Hollo! Marforio! (goes to the door).
Enter Marforio.
Mar: Here my Fellow Labourer!
Pas: Have you prepared for general Search?
Mar: I have— but let me once more entreat you to alter your design. do not behave with your usual Sacasm and boldness upon your first appearance. Strive to gain the favour of the Public by Morality and Panegyrick— not by undaunted Satyr—
Pas: Marforio, We are come to England to make Our Fortune by Our parts, And you Advise to begin with Morality and Flattery. You might as well Advise a Soldier to make his Fortune by Cowardice. No Sir, he, who wou’d gain the Esteem of a Brave, a wise, and a free people, must lash their Vices, and laugh at their Folies.
Mar: Well, if you must be Satyrical, confine Your Satyr to the City.

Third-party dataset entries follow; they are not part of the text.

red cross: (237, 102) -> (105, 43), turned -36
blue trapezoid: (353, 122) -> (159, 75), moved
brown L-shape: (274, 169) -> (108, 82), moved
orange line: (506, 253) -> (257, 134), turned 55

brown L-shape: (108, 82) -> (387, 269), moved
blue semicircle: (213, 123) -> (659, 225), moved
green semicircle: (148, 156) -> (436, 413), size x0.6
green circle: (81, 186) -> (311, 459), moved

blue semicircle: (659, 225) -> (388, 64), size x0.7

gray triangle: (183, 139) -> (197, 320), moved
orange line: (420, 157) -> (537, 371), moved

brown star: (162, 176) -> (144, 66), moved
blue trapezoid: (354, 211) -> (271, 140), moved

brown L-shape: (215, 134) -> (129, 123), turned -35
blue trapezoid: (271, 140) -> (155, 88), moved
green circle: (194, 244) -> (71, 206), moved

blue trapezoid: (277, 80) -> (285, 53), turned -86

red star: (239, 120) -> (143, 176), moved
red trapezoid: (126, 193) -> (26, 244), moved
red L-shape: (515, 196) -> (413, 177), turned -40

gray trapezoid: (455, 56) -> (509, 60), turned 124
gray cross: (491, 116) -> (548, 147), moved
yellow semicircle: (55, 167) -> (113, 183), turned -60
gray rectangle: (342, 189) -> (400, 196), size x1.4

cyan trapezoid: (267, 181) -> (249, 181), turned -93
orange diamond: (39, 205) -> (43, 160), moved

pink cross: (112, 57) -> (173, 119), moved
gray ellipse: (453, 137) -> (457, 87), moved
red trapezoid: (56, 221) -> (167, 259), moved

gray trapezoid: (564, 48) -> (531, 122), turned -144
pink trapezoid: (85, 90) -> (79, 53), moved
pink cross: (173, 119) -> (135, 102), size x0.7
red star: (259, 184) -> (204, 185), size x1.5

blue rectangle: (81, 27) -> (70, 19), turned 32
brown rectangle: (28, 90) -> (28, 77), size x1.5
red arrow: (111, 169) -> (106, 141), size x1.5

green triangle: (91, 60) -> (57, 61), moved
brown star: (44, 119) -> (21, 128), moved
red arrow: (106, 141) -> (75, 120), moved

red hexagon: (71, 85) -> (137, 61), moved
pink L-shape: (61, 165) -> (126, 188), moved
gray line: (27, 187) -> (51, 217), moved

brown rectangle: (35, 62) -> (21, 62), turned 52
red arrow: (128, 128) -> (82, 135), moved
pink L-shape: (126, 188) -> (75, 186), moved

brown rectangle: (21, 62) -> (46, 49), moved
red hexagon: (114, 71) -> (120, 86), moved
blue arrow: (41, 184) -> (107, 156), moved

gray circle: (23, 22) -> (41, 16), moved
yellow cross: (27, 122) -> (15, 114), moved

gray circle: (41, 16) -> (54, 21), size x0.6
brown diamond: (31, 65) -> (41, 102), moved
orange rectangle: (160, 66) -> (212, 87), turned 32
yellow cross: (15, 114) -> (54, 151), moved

Pas: No, I’ll begin at the Source. the Bourgoie is but the Ape of the Courtier; Correct the one, the other Mends of Course. I will Scour the whole Circle of this metropolis[A]; not a tilted Sharpor, or a fair Libertine, but I will Gibbet in Effigie. Birth Privilege or Quality shall not be a Sanction to the ignominious Practices of the one, nor shall Fashion or Beauty be a Skreen for the Folly or Indecency of the other. Tho’ they elude the Laws of Westminster, they shall not escape the Lash of Parnassus. Here we have no Inquisition, no Bastile, no Rasp House, to dread. So without a Single hesitation more of Doubt or fear, let us at once plunge into Action.— Go you & take a Set of proper Officers with you and, by a Warrant from Appollo, Search every disorderly House in Town. Routs, drums, and Assemblies, particularly the den.
Mar: It shall be done. (Exit Marforio)
Pas: O thou, who first explored and dar’d to laugh at Public Folly; Sweet facetious Lucian, Father of Gibes and laughing Ridicule Inspire thy Votary, teach me this Night to draw a Striking Likeness in which the free born Britons may behold their Beauties and Deformities as perfectly as the Inquisitive Eye does its own Image in the faithful Mirror!